A State Council executive meeting in June decided to further facilitate customs clearance and continue to optimize the business environment at ports.
China will streamline the integrated customs clearance process by implementing a two-step customs declaration mode: a simplified declaration before customs release, and then a complete declaration within a time frame.
The two-step customs declaration mode will be tested at Huangpu Customs in Shanghai, Shenzhen Customs in Guangdong, and Qingdao Customs in Shandong, starting on Aug 24.
The single window for international trade enables 25 ministries to share information, operates online cooperation projects among 68 departments, and provides 495 services for enterprises at all ports.
It will be applied to all major businesses by the end of the year.
Import and export supervision certificates will be simplified, and all certificates except for those involving security or confidentiality and other special circumstances should be submitted and processed online by the end of 2019, one year ahead of schedule.

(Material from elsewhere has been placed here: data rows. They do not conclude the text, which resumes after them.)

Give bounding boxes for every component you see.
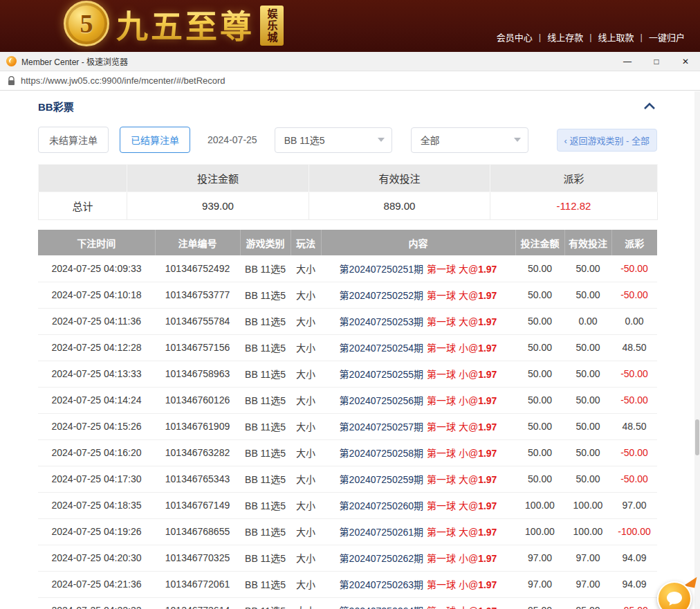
bet-table-body: 2024-07-25 04:09:33101346752492BB 11选5大小… (38, 255, 657, 609)
bet-period: 第202407250258期 (340, 448, 423, 459)
summary-empty-header (39, 165, 127, 192)
cell-bet: 50.00 (515, 387, 564, 413)
cell-content: 第202407250256期第一球 小@1.97 (321, 387, 515, 413)
table-row: 2024-07-25 04:17:30101346765343BB 11选5大小… (38, 466, 657, 492)
bet-odds: 1.97 (478, 343, 497, 354)
cell-content: 第202407250253期第一球 大@1.97 (321, 308, 515, 334)
scope-select[interactable]: 全部 (411, 127, 528, 153)
cell-order-id: 101346753777 (155, 282, 240, 308)
cell-payout: 97.00 (611, 492, 657, 518)
nav-link-member-center[interactable]: 会员中心 (497, 30, 533, 44)
cell-play: 大小 (291, 413, 321, 439)
cell-time: 2024-07-25 04:22:32 (38, 597, 155, 609)
settled-tab[interactable]: 已结算注单 (120, 127, 190, 153)
summary-header-payout: 派彩 (490, 165, 658, 192)
table-row: 2024-07-25 04:13:33101346758963BB 11选5大小… (38, 361, 657, 387)
nav-separator: | (589, 32, 591, 42)
bet-period: 第202407250251期 (340, 264, 423, 275)
bet-pick: 第一球 大@1.97 (427, 500, 497, 511)
cell-valid: 50.00 (564, 466, 611, 492)
bet-period: 第202407250263期 (340, 579, 423, 590)
cell-payout: -95.00 (611, 597, 657, 609)
cell-content: 第202407250257期第一球 大@1.97 (321, 413, 515, 439)
bet-pick: 第一球 小@1.97 (427, 579, 497, 590)
cell-order-id: 101346765343 (155, 466, 240, 492)
scrollbar-thumb[interactable] (695, 419, 699, 455)
cell-bet: 97.00 (515, 545, 564, 571)
chevron-down-icon (378, 138, 385, 142)
maximize-button[interactable]: □ (642, 52, 671, 71)
chat-widget-button[interactable] (657, 577, 697, 609)
bet-odds: 1.97 (478, 606, 497, 609)
total-payout: -112.82 (490, 192, 658, 220)
address-bar: https://www.jw05.cc:9900/infe/mcenter/#/… (0, 71, 700, 91)
cell-bet: 50.00 (515, 413, 564, 439)
bet-period: 第202407250253期 (340, 316, 423, 327)
summary-total-row: 总计 939.00 889.00 -112.82 (39, 192, 658, 220)
page-scrollbar[interactable] (694, 91, 700, 609)
header-category: 游戏类别 (240, 230, 291, 255)
summary-table: 投注金额 有效投注 派彩 总计 939.00 889.00 -112.82 (38, 164, 658, 220)
cell-play: 大小 (291, 597, 321, 609)
cell-time: 2024-07-25 04:21:36 (38, 571, 155, 597)
cell-payout: -50.00 (611, 466, 657, 492)
cell-payout: 94.09 (611, 545, 657, 571)
url-text[interactable]: https://www.jw05.cc:9900/infe/mcenter/#/… (21, 75, 225, 86)
cell-bet: 50.00 (515, 282, 564, 308)
cell-valid: 50.00 (564, 361, 611, 387)
cell-content: 第202407250252期第一球 大@1.97 (321, 282, 515, 308)
cell-time: 2024-07-25 04:14:24 (38, 387, 155, 413)
bet-odds: 1.97 (478, 421, 497, 433)
bet-period: 第202407250254期 (340, 343, 423, 354)
cell-order-id: 101346772061 (155, 571, 240, 597)
section-head: BB彩票 (38, 99, 657, 113)
bet-odds: 1.97 (478, 395, 497, 406)
cell-play: 大小 (291, 492, 321, 518)
cell-valid: 97.00 (564, 571, 611, 597)
bet-pick: 第一球 小@1.97 (427, 553, 497, 564)
site-logo[interactable]: 5 九五至尊 娱乐城 (64, 1, 284, 46)
total-bet: 939.00 (127, 192, 309, 220)
cell-category: BB 11选5 (240, 334, 291, 361)
cell-valid: 0.00 (564, 308, 611, 334)
cell-order-id: 101346758963 (155, 361, 240, 387)
cell-time: 2024-07-25 04:15:26 (38, 413, 155, 439)
unsettled-tab[interactable]: 未结算注单 (38, 127, 109, 153)
bet-odds: 1.97 (478, 316, 497, 327)
minimize-button[interactable]: — (613, 52, 642, 71)
header-bet: 投注金额 (515, 230, 564, 255)
cell-category: BB 11选5 (240, 571, 291, 597)
nav-link-one-key-transfer[interactable]: 一键归户 (649, 30, 685, 44)
game-select[interactable]: BB 11选5 (275, 127, 392, 153)
cell-valid: 50.00 (564, 439, 611, 466)
cell-payout: -50.00 (611, 255, 657, 282)
cell-category: BB 11选5 (240, 466, 291, 492)
bet-period: 第202407250259期 (340, 474, 423, 485)
cell-play: 大小 (291, 518, 321, 545)
nav-link-online-withdraw[interactable]: 线上取款 (598, 30, 634, 44)
section-title: BB彩票 (38, 99, 74, 113)
bet-period: 第202407250257期 (340, 421, 423, 433)
bet-pick: 第一球 大@1.97 (427, 527, 497, 538)
bet-odds: 1.97 (478, 500, 497, 511)
cell-payout: -50.00 (611, 439, 657, 466)
table-row: 2024-07-25 04:11:36101346755784BB 11选5大小… (38, 308, 657, 334)
bet-period: 第202407250252期 (340, 290, 423, 301)
nav-link-online-deposit[interactable]: 线上存款 (547, 30, 583, 44)
back-to-category-button[interactable]: ‹ 返回游戏类别 - 全部 (557, 129, 658, 152)
cell-order-id: 101346768655 (155, 518, 240, 545)
table-row: 2024-07-25 04:10:18101346753777BB 11选5大小… (38, 282, 657, 308)
cell-bet: 50.00 (515, 334, 564, 361)
chevron-up-icon[interactable] (642, 101, 657, 111)
cell-play: 大小 (291, 282, 321, 308)
header-time: 下注时间 (38, 230, 155, 255)
cell-valid: 50.00 (564, 334, 611, 361)
bet-table: 下注时间 注单编号 游戏类别 玩法 内容 投注金额 有效投注 派彩 2024-0… (38, 230, 657, 609)
close-button[interactable]: ✕ (671, 52, 700, 71)
bet-period: 第202407250261期 (340, 527, 423, 538)
cell-play: 大小 (291, 334, 321, 361)
cell-valid: 50.00 (564, 282, 611, 308)
cell-content: 第202407250263期第一球 小@1.97 (321, 571, 515, 597)
cell-bet: 50.00 (515, 361, 564, 387)
bet-pick: 第一球 小@1.97 (427, 606, 497, 609)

Local governments are asked to announce time limit standards for enterprises providing port operation services in a timely manner, to improve port efficiency.
Management on the list of charges will be strengthened, fee reductions will be implemented, and monopoly charges will be investigated according to law.
By May, China had met its annual target of cutting overall imports and exports customs clearance time by half from 2017.
According to the business report released by the World Bank in 2018, China's ranking for trading across borders moved from 97 to 65, up 32 spots year-on-year.
Efforts to improve the business environment at ports have greatly bolstered foreign trade. China’s foreign trade rose 3.9% percent year-on-year in the first half of 2019, to 14.67 trillion yuan.